= Christian Anieke =

Nigerian priest, founding Vice Chancellor, professor, and director of studies

Christian Anieke (born 1 October 1965) is a Nigerian Roman Catholic priest and the founding Vice Chancellor of Godfrey Okoye University, Enugu, Nigeria. Ordained a priest in 2000, he is a professor of English Language and Studies. From 2006 to 2009, he was Provost of the Institute of Ecumenical Education. He became the Vice Chancellor of Godfrey Okoye University, which is owned by the Catholic Diocese of Enugu in Nigeria, in 2009. He is also the director of the university's Institute of Chinua Achebe Studies.

Christian Anieke's studies and research in Philosophy, Biblical Theology, English and American Studies and English Language have seen him study in Urban University, Rome; the University of Innsbruck, Austria; Bath Language School, Stratford-upon-Avon; Oxford University; and the University of Muenster. He has a B.Sc. in Education and English from the University of Nigeria, Nsukka. At the University of Innsbruck, he graduated summa cum laude from his doctorate program in English and from both of his masters programs in Philosophy and Theology.

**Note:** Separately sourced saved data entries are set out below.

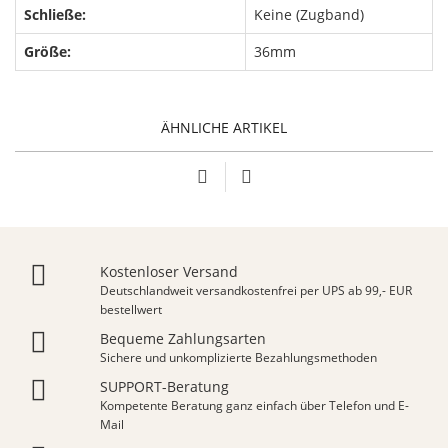
Schließe:
Keine (Zugband)
Größe:
36mm
ÄHNLICHE ARTIKEL
Kostenloser Versand
Deutschlandweit versandkostenfrei per UPS ab 99,- EUR
bestellwert
Bequeme Zahlungsarten
Sichere und unkomplizierte Bezahlungsmethoden
SUPPORT-Beratung
Kompetente Beratung ganz einfach über Telefon und E-
Mail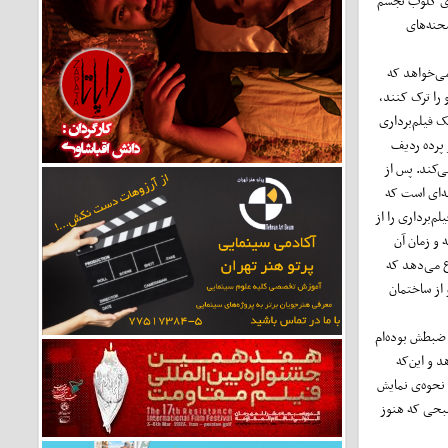
ه‌ی کلوب تجسم
حنه‌های
 می‌خواهد که
 را ترک کنند،
ک فیلم‌برداری
 پرده ردیف
‌کند. پس از
ه‌ای است که
م‌برداری را از
 و زمان آن
ع می‌دهد که
 از ساختمان
 ضبطش بوده‌ام
د و این‌که
 نحوه‌ی نمایش
شبحی که هنوز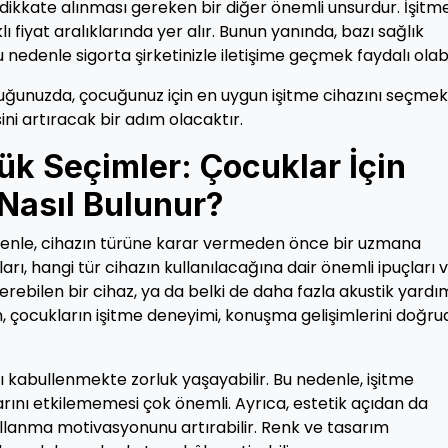
dikkate alınması gereken bir diğer önemli unsurdur. İşitm
klı fiyat aralıklarında yer alır. Bunun yanında, bazı sağlık
bu nedenle sigorta şirketinizle iletişime geçmek faydalı olabil
ğunuzda, çocuğunuz için en uygun işitme cihazını seçmek
ni artıracak bir adım olacaktır.
ük Seçimler: Çocuklar İçin
 Nasıl Bulunur?
nedenle, cihazın türüne karar vermeden önce bir uzmana
rı, hangi tür cihazın kullanılacağına dair önemli ipuçları v
erebilen bir cihaz, ya da belki de daha fazla akustik yardı
, çocukların işitme deneyimi, konuşma gelişimlerini doğr
ını kabullenmekte zorluk yaşayabilir. Bu nedenle, işitme
rını etkilememesi çok önemli. Ayrıca, estetik açıdan da
llanma motivasyonunu artırabilir. Renk ve tasarım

He is the author of Chinua Achebe’s Trilogy: A Study in Bicultural Communication (2014), Intercultural Problems of Communication: The (Re) Presentation of the Igbo People and Their Culture in Chinua Achebe’s Things Fall Apart, Arrow of God and No Longer at Ease (2005), Hybrid Formations in English (2002), The Symbol of the Dove at the Baptism of Christ (2000), and Metaphysics as a Natural Disposition in the Philosophy of Immanuel Kant (1994). He co-authored Frontiers in Education: Advances, Issues and Perspectives (2015), Stories of Peace (2011), Njem Goliver Jere: An Igbo translation of Gulliver’s Travels (2009), and A Dictionary of German, English and Igbo (2008).

He is a recipient of the Universal Peace Foundation's Ambassador for Peace Award, the Rotary Club of Maryland's Vocational Gold Service Award of Excellence, the National Association of Grassroots Newspapers Publishers’ Eminence Award, the Youth Peace Conference's Peace Champion Award, and the University of Nigeria, Nsukka's Department of Philosophy's Special Award, among several others. A native of Ezeagu, Enugu State, Nigeria, and an honorary citizen of Mitterikirchen, Austria, he is a holder of a chieftaincy title: the Ezeudo Gburu Gburu of Umumba Ndiagu, Enugu State, Nigeria.